Reading through the book of Acts these last two years, I have been amazed and challenged to learn from what I’ve read and to live it each day.
In the beginning, as I read one chapter each day, I was most excited about setting up my heart and ministry for miracles of multiplication. I have since learned that Acts is also about how we live daily in a culture that is not church-friendly. It’s about how we act in a way that shows the power of Christ’s love.
In Acts 24, Paul’s life-journey gives us an example of responding to those who reject Jesus and “ 'spitefully use you' ” (Matt. 5:44, NKJV). Paul was falsely accused by religious leaders, and then protected from an ambush and taken by a security army to Caesarea to appear before Governor Felix. Through it all, we see Paul’s response guided by the power of the Holy Spirit and the evidence of his deep relationship with Jesus.
In the middle of much pressure, Paul did not lose his joy. He answered the governor by saying, “ 'I do the more cheerfully answer for myself' ” (Acts 24:10).
When I read this, I asked myself how I would react under such pressure.
Whatever you and I face today, joy is the deep abiding work of the Holy Spirit in us, and my prayer is that I don’t lose our joy during seasons of stress.
Paul did not forget his message, even under extreme circumstances. Paul spoke his message clearly: “ 'I have hope in God, which they themselves also accept, that there will be a resurrection of the dead, both of the just and the unjust. This being so, I myself always strive to have a conscience without offense toward God and men' ” (vv. 15-16).

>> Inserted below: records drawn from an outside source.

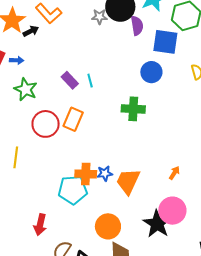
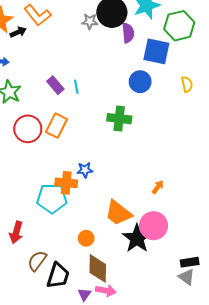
blue star: (105, 173) -> (85, 170), moved
orange trapezoid: (128, 181) -> (118, 213), moved, turned -80
orange circle: (108, 226) -> (86, 238), size x0.6

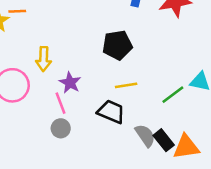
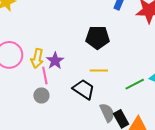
yellow arrow: (44, 59) -> (37, 58), moved

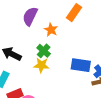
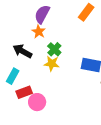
orange star: (51, 30) -> (39, 32), moved

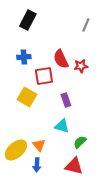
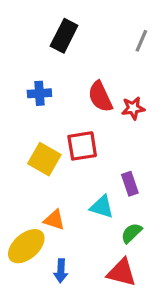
black rectangle: (28, 20) -> (64, 36), moved
red square: (44, 76) -> (82, 146), moved
purple rectangle: (66, 100) -> (130, 184), moved
orange triangle: (39, 145) -> (54, 220), moved, turned -32

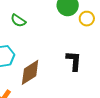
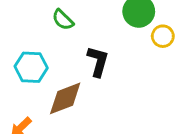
black L-shape: (74, 61) -> (98, 61), moved

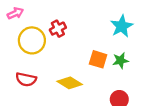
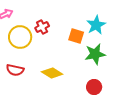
orange square: (98, 59) -> (76, 36), moved
green star: (120, 60) -> (95, 54), size x1.5

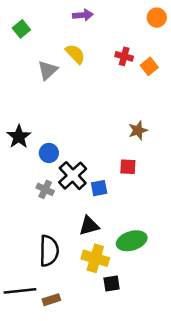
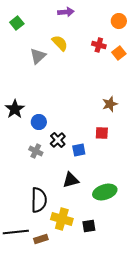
orange circle: (157, 18) -> (119, 21), moved
black cross: (73, 176) -> (58, 140), size x0.7
yellow cross: (95, 258) -> (62, 219), moved

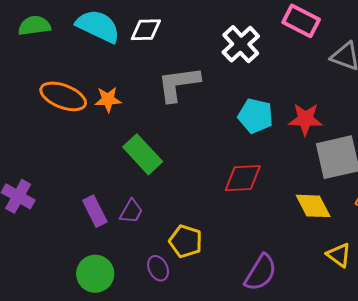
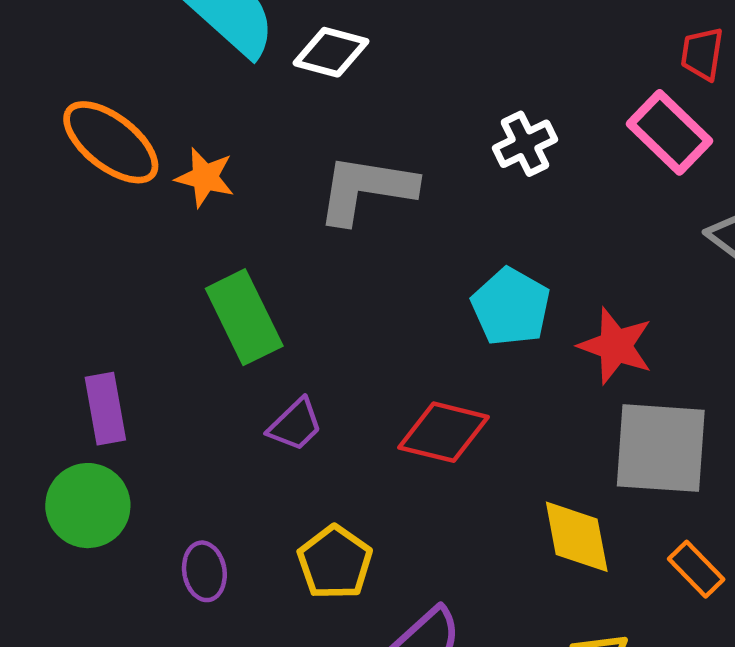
white cross: (241, 44) -> (525, 144), size x0.7
purple trapezoid: (131, 211) -> (295, 425), moved
yellow pentagon: (186, 241) -> (335, 562), moved
green circle: (95, 274) -> (88, 506), moved

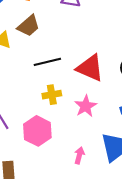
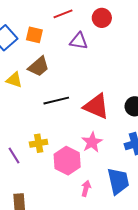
yellow cross: (52, 95) -> (39, 143), moved
pink hexagon: (37, 131) -> (67, 161), moved

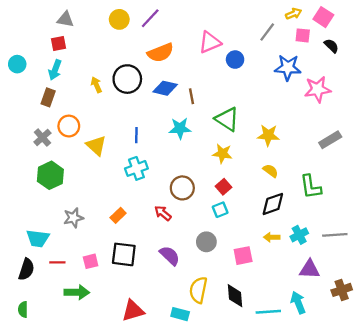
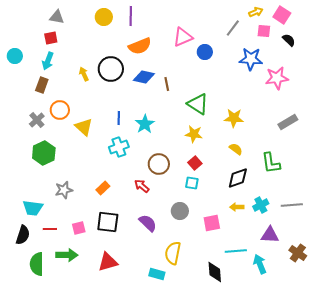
purple line: (150, 18) -> (131, 16), turned -42
cyan star: (180, 128) -> (145, 124), moved, turned -30
cyan square: (220, 210) -> (192, 183), turned 32
brown cross: (342, 290) -> (298, 253), turned -36
black diamond: (235, 296) -> (215, 272), moved
green semicircle: (23, 309) -> (37, 264), moved, size x1.6
red triangle: (133, 311) -> (108, 262), moved
cyan line: (268, 312) -> (236, 251), moved

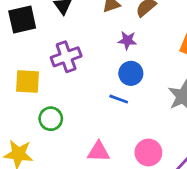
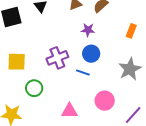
purple cross: (66, 57) -> (57, 58), moved
pink circle: (148, 153) -> (105, 101), moved

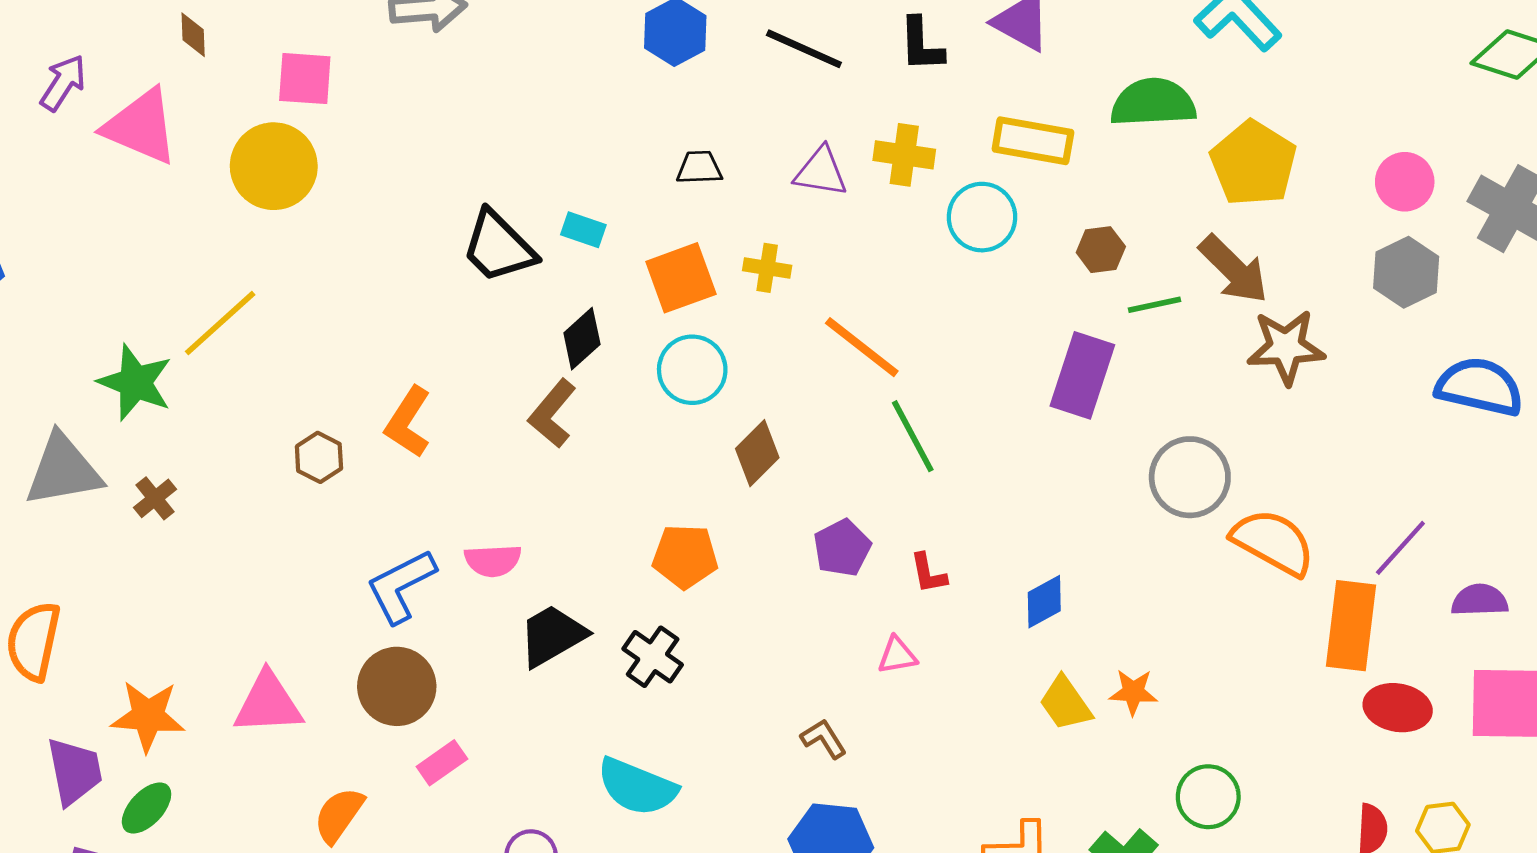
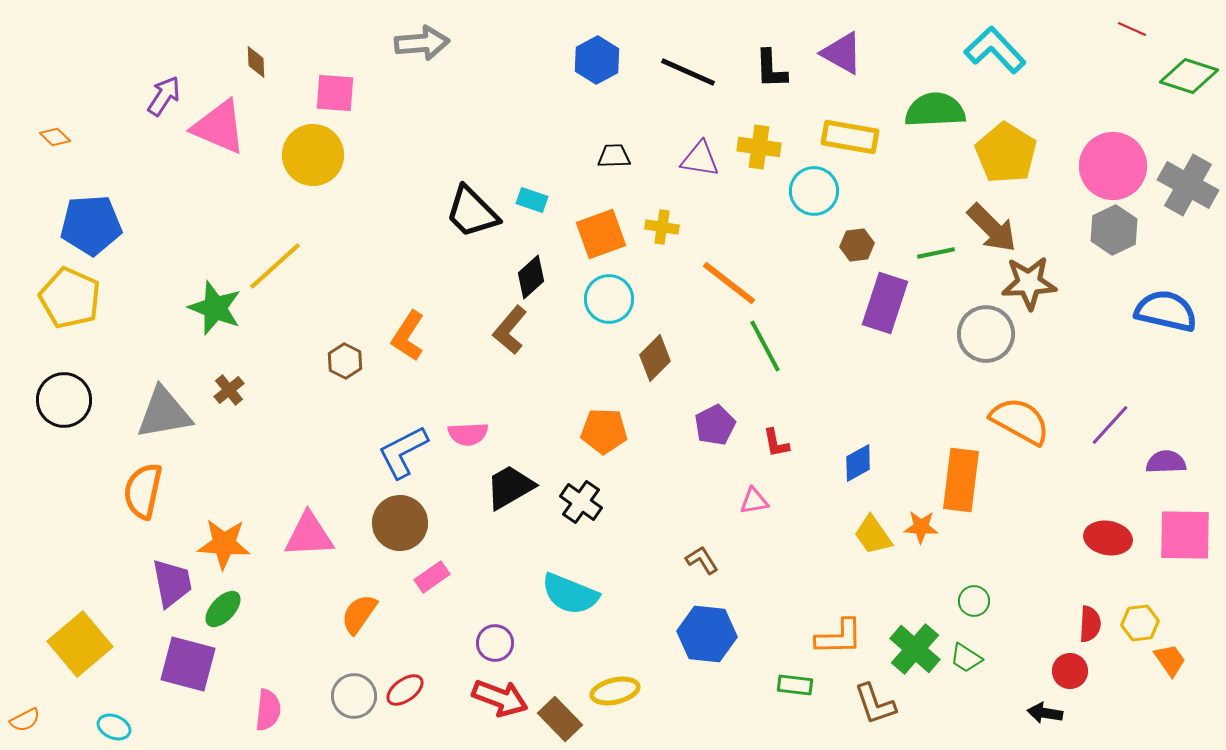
pink circle: (1405, 182) -> (1113, 166), size x1.6
brown hexagon: (1101, 250) -> (857, 245), moved
gray triangle: (63, 470) -> (164, 413), moved
gray circle: (1190, 477) -> (986, 334), moved
orange rectangle: (1351, 626) -> (961, 480), moved
green circle: (1208, 797) -> (974, 601), size x0.7

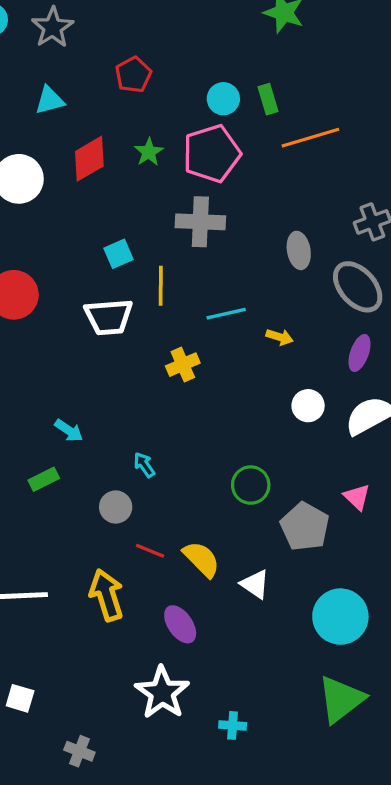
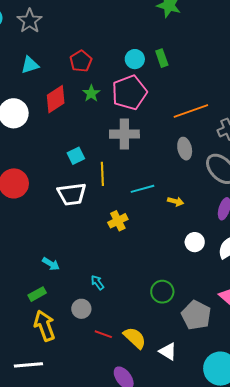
red pentagon: (133, 75) -> (81, 61), moved
orange line: (310, 138) -> (191, 111), moved
yellow arrow: (107, 595) -> (45, 326), moved

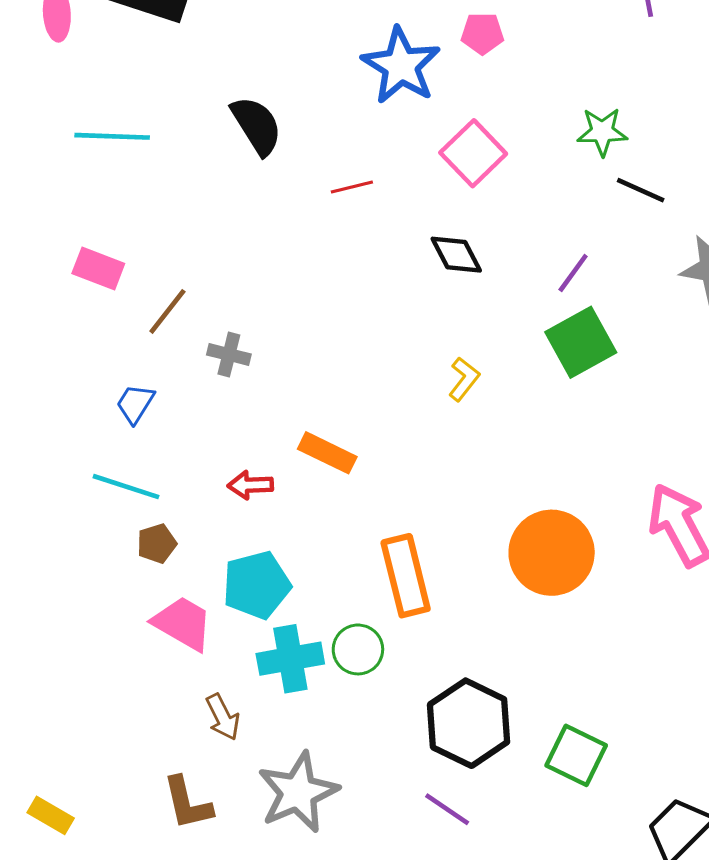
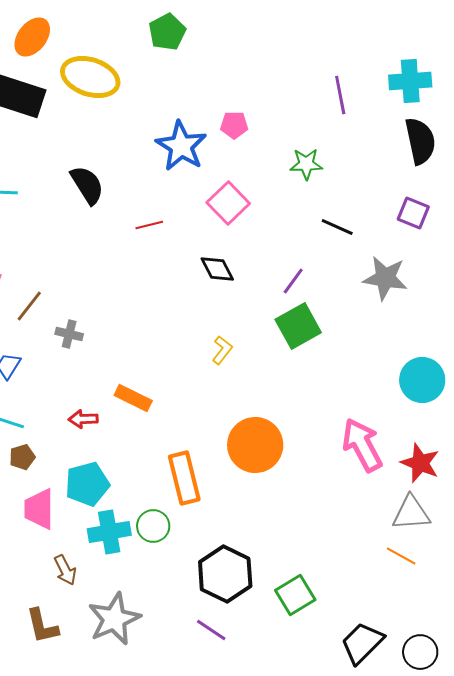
green star: (602, 132) -> (306, 164), moved
orange circle: (552, 553) -> (255, 445), moved
pink trapezoid: (183, 623) -> (39, 509), turned -120
green square: (576, 755) -> (295, 595), turned 33

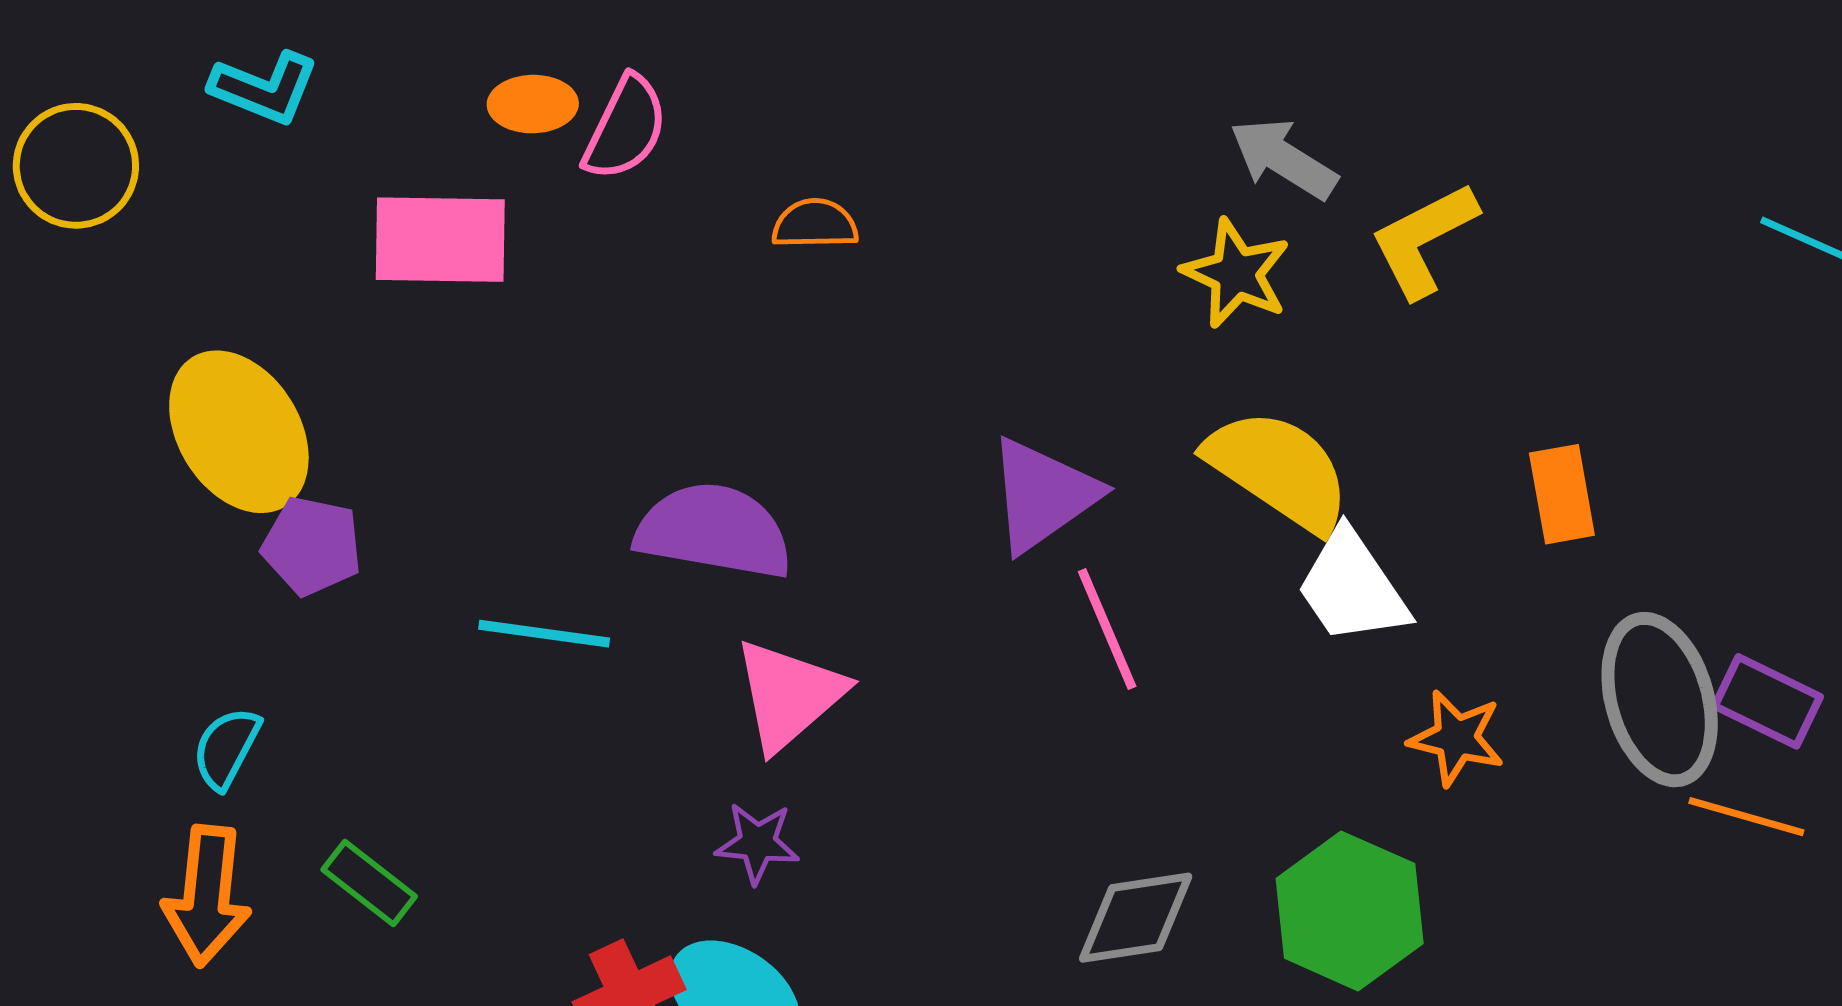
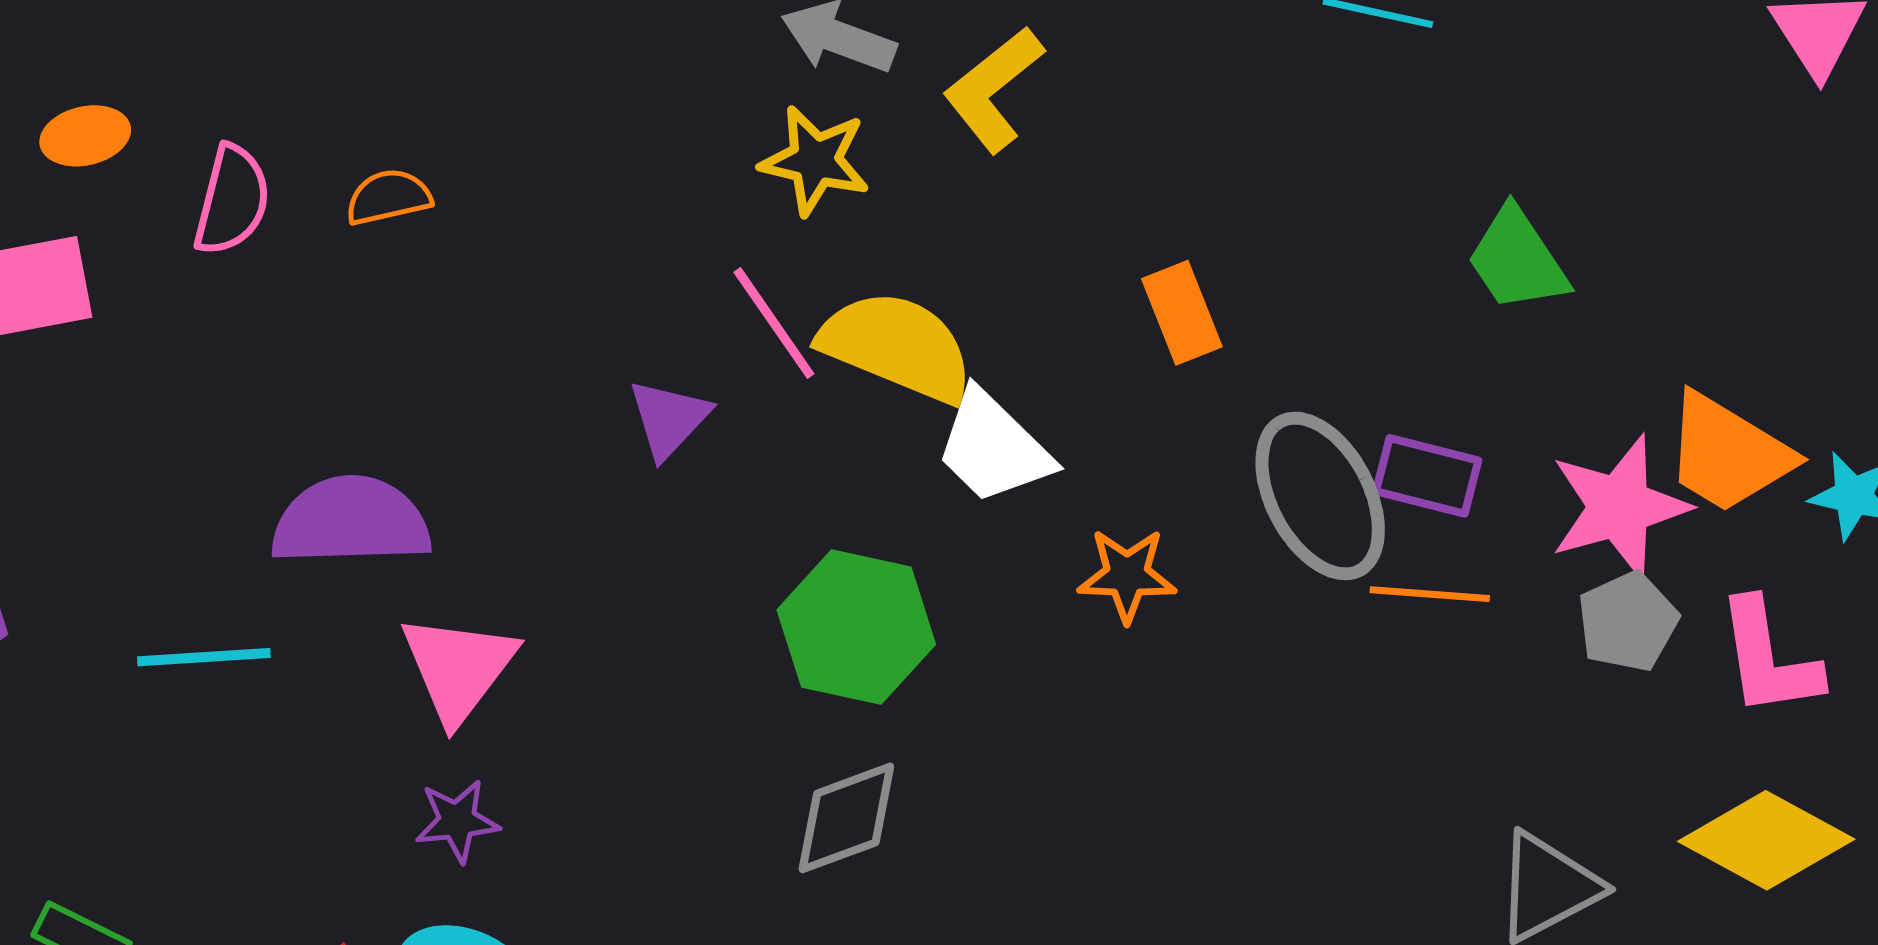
pink semicircle: (625, 128) -> (232, 200), moved
purple triangle: (1043, 495) -> (669, 419), size x0.7
pink line: (1107, 629) -> (774, 323), moved
green hexagon: (1350, 911) -> (856, 627), moved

In our world today, the enemy has worked hard to diminish our voice and confuse our message. In response, may we raise our voices with a clear message that Jesus is our only hope for resurrection to eternal life.
We also learn a lesson from Paul that he did not lose sight of his purpose. In the middle of persecution, slander, injustice and imprisonment, the purposes of God were fulfilled in Paul’s life and ministry as he shared the gospel with Felix and his wife.
Oh, by the way, Paul also had to be patient as he was held for more than two years. At the end of the day, Felix—the very person Paul had preached Christ to—left office and left Paul bound in chains.
May the Lord be glorified in our lives today as we serve with joy and preach the message of His love and forgiveness, all while being patient, not losing sight of His purpose in and through us every day.